[Pixel coordinate grounding data]
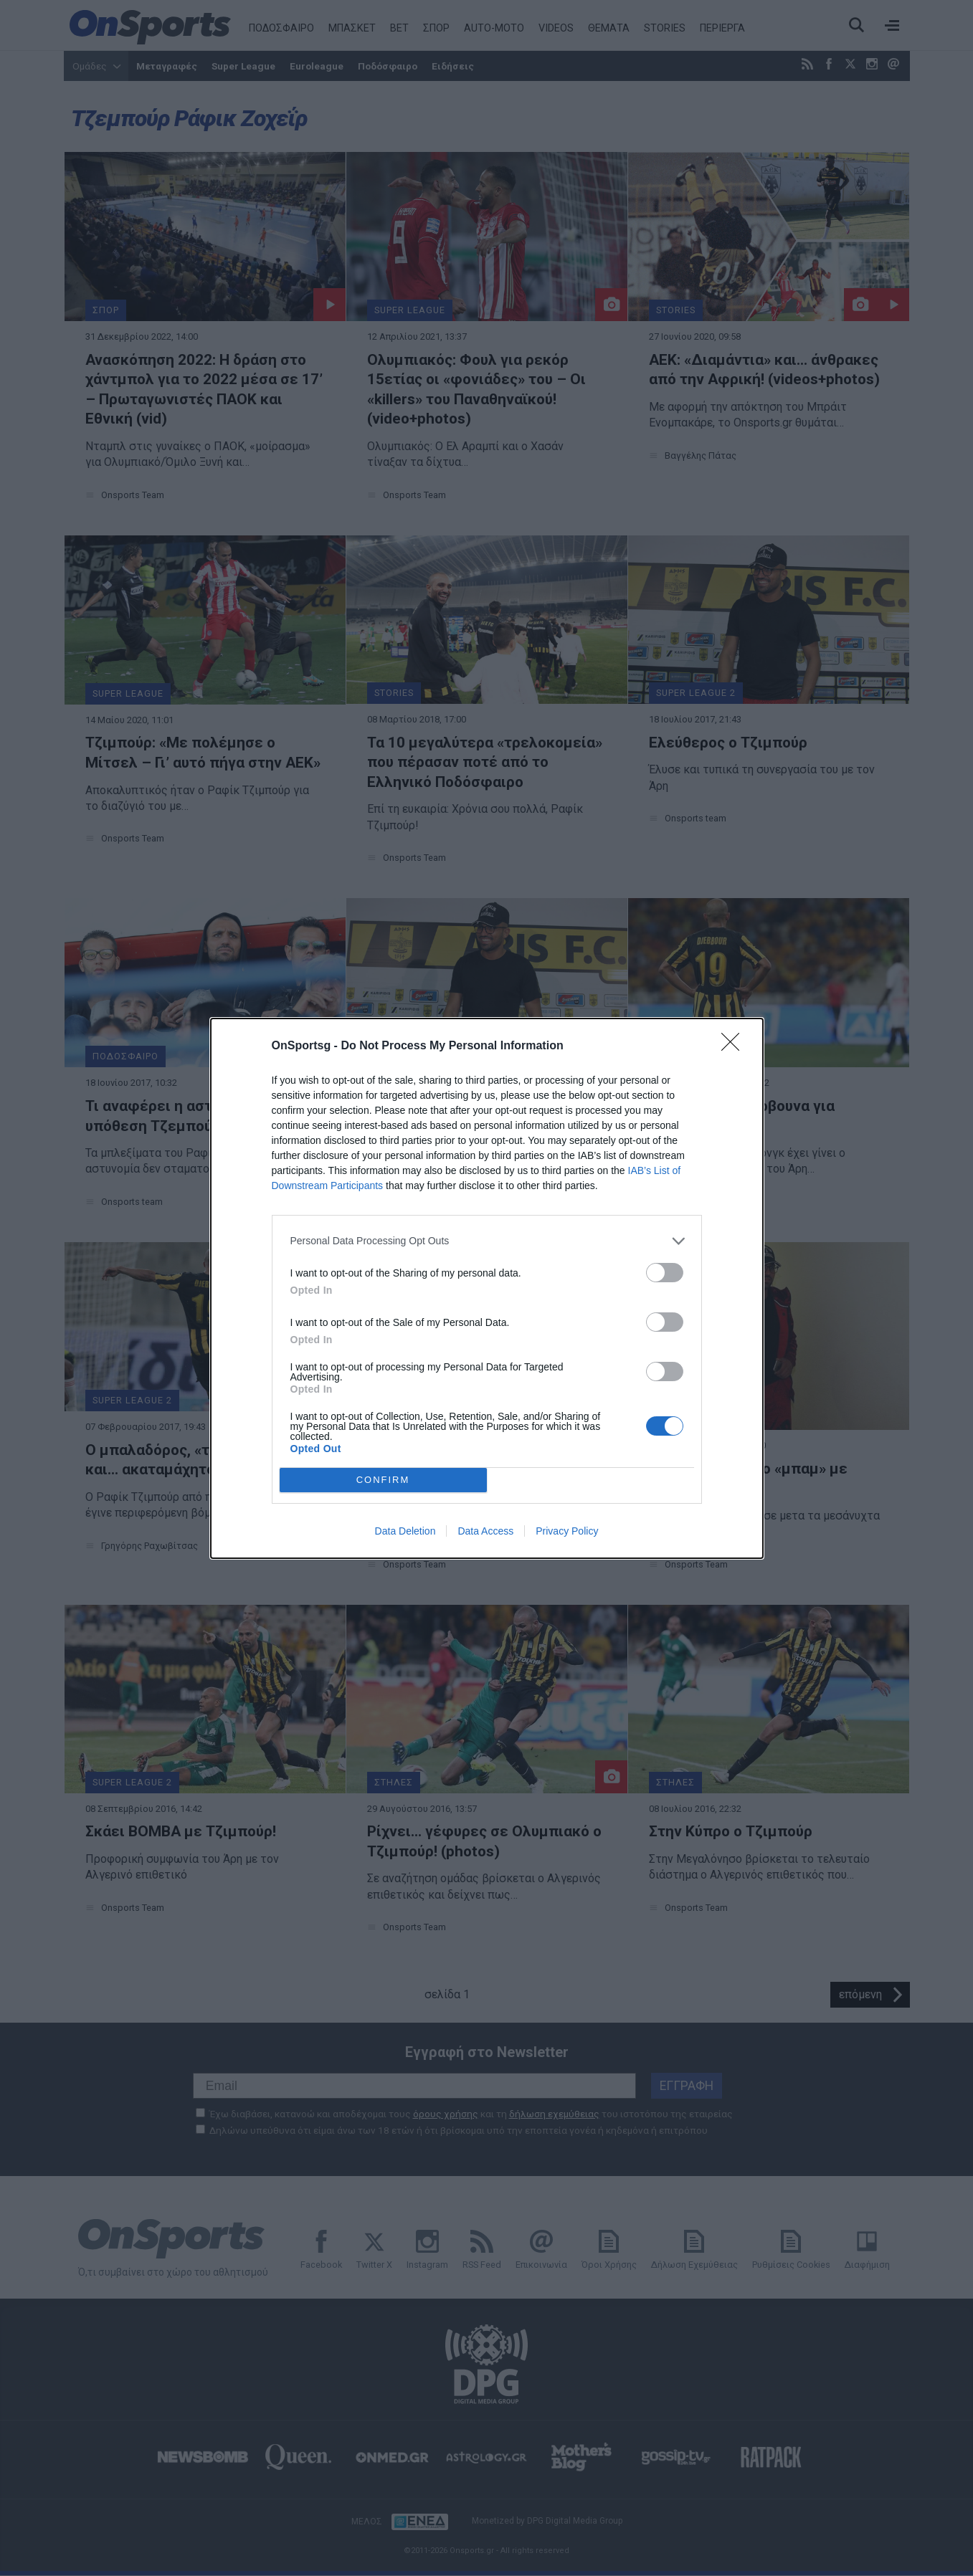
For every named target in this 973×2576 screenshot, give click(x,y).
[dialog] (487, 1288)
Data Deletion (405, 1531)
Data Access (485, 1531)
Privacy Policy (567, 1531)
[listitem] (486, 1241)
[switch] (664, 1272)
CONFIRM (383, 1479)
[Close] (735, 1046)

---

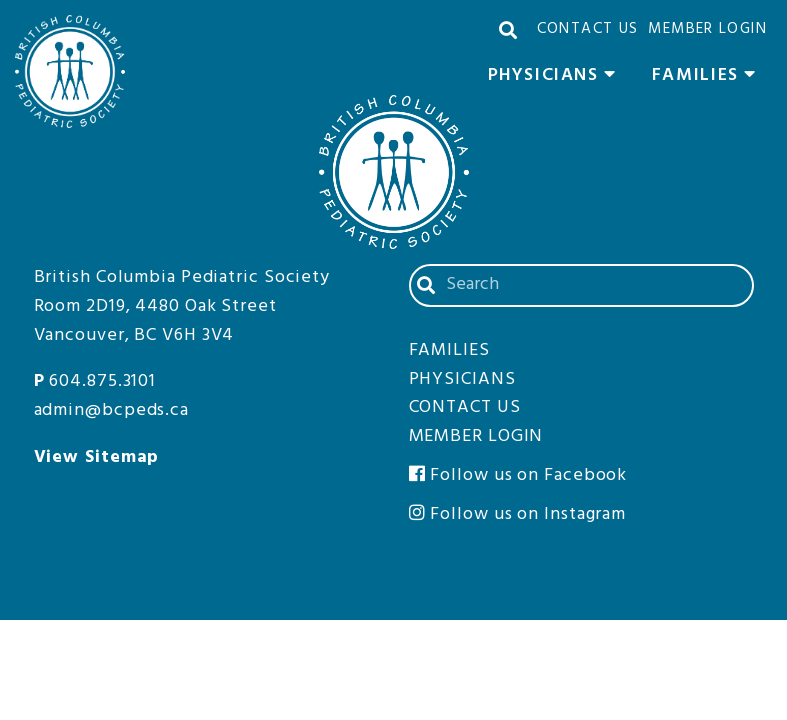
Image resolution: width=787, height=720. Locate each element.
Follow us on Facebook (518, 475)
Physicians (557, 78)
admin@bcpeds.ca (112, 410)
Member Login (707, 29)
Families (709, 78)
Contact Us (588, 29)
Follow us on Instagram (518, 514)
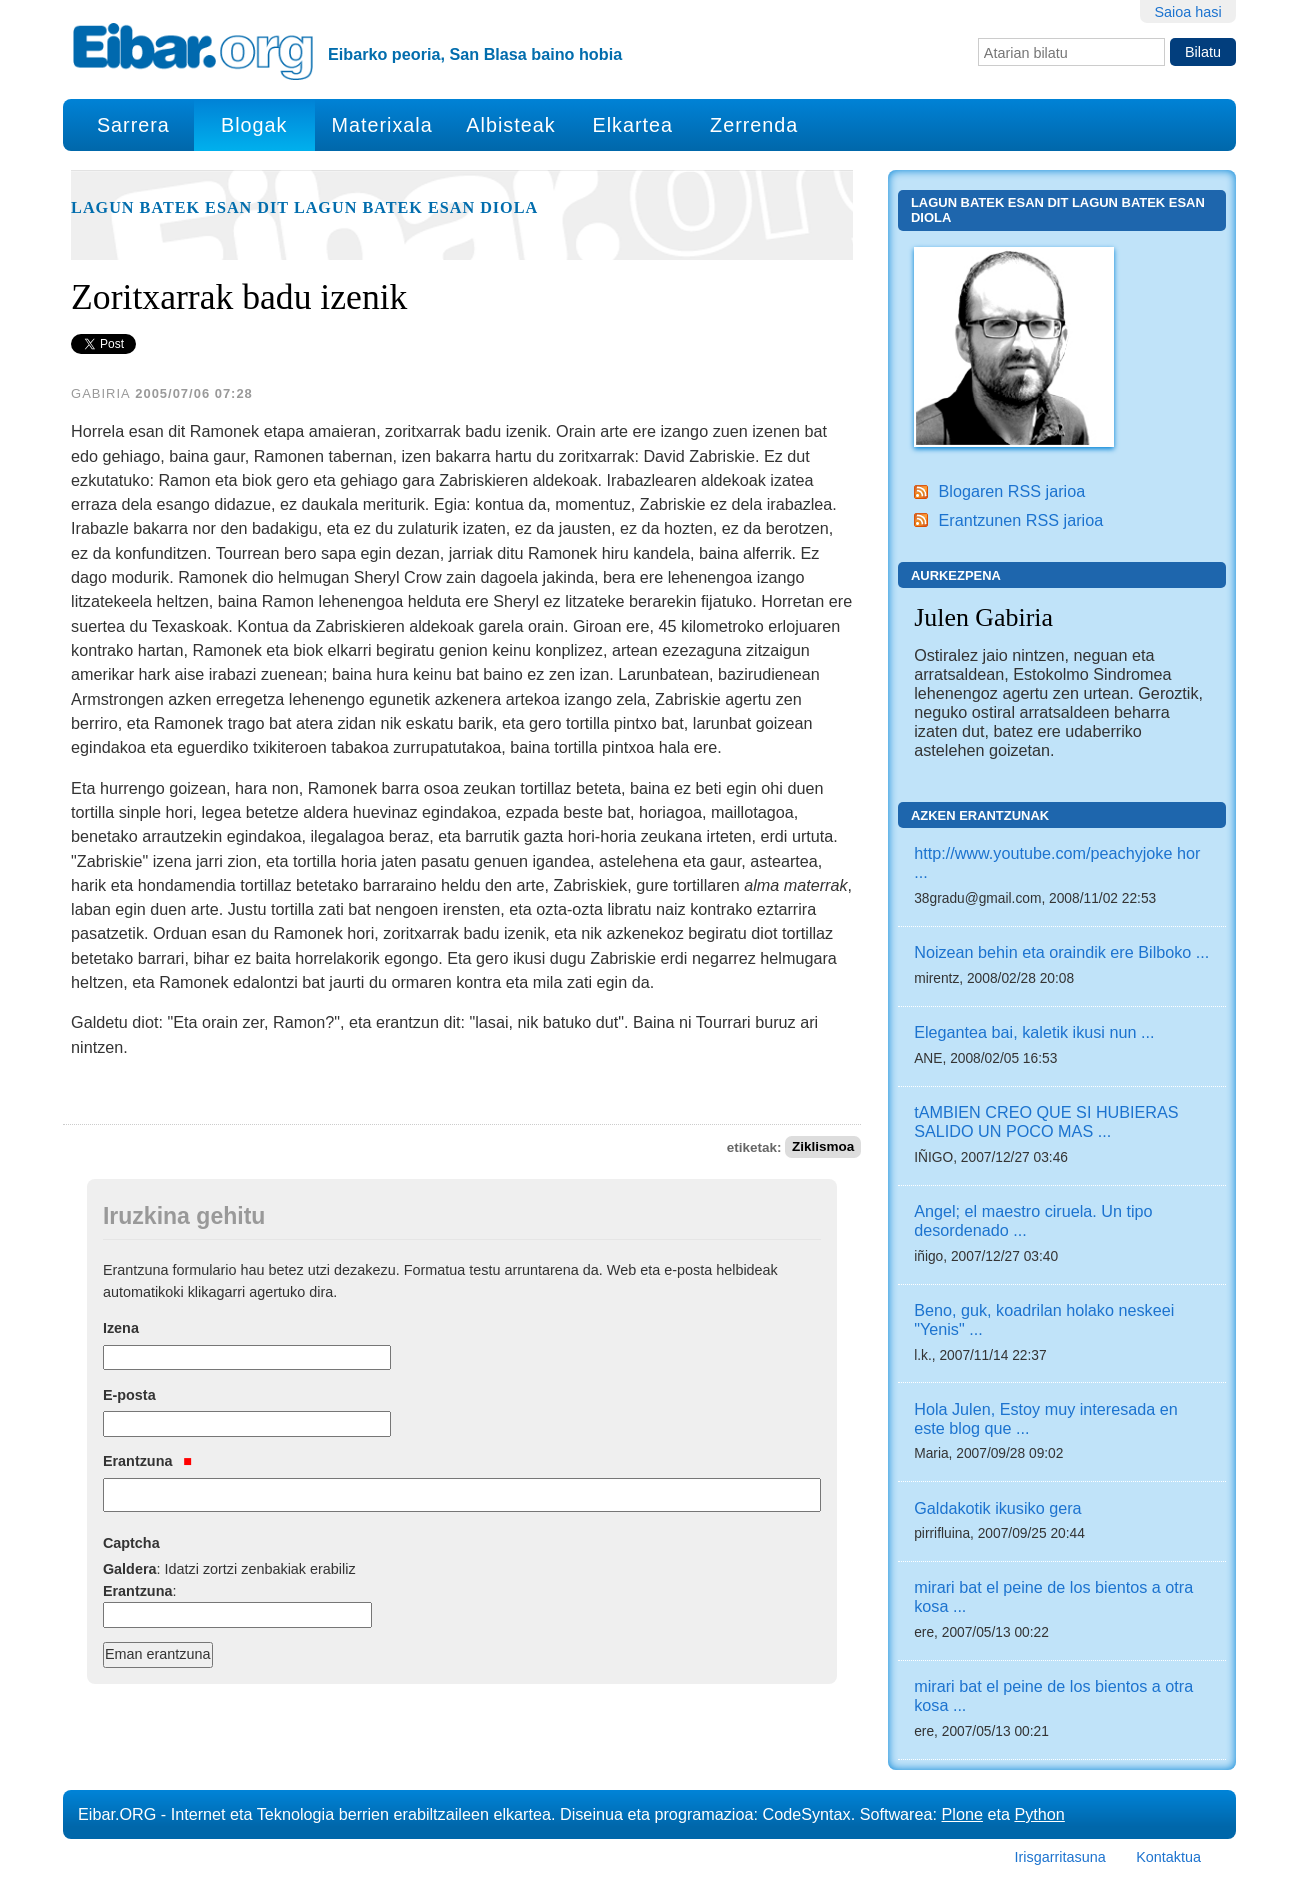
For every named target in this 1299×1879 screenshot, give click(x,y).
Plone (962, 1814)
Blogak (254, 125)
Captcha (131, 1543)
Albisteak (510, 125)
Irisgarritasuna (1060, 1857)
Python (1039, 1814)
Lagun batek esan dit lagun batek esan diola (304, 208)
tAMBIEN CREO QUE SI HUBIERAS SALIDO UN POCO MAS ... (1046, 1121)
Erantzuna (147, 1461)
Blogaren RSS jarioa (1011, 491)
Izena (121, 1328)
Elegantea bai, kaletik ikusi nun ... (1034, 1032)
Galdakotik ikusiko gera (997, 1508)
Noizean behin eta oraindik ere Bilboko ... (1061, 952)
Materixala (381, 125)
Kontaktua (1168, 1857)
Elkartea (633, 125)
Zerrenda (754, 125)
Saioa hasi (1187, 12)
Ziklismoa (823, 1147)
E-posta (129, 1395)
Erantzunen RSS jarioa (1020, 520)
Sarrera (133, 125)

---

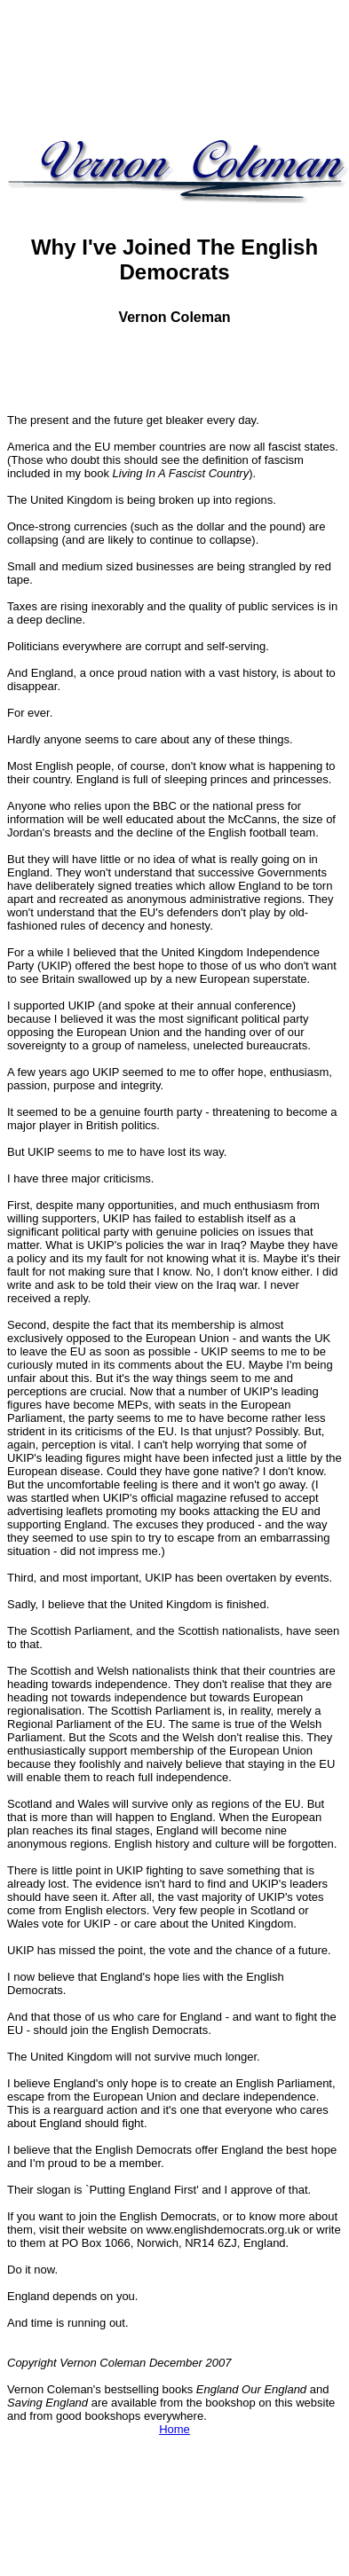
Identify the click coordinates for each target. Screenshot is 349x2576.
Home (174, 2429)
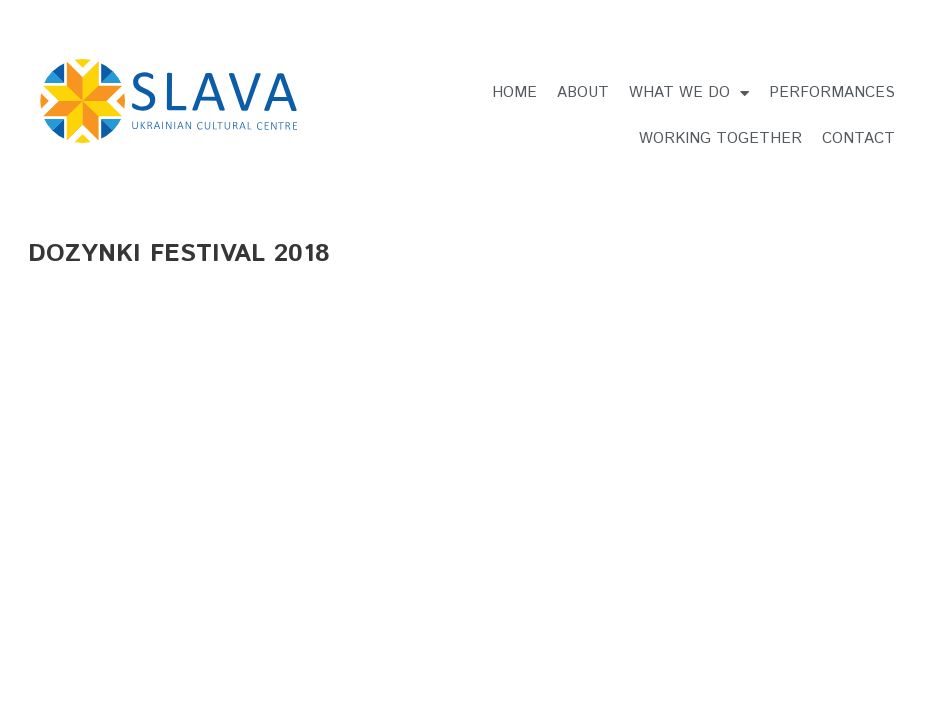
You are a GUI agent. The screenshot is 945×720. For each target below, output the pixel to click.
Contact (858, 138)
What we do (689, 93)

• _Task_
Of all the entries above, repeat only the lines from the line that has "Elkartea (633, 125)" to the line that has "Sarrera (133, 125)", both lines included, exactly.

• _Exercise response_
Elkartea (633, 125)
Zerrenda (754, 125)
Saioa hasi (1187, 12)
Ziklismoa (823, 1147)
E-posta (129, 1395)
Erantzunen RSS jarioa (1020, 520)
Sarrera (133, 125)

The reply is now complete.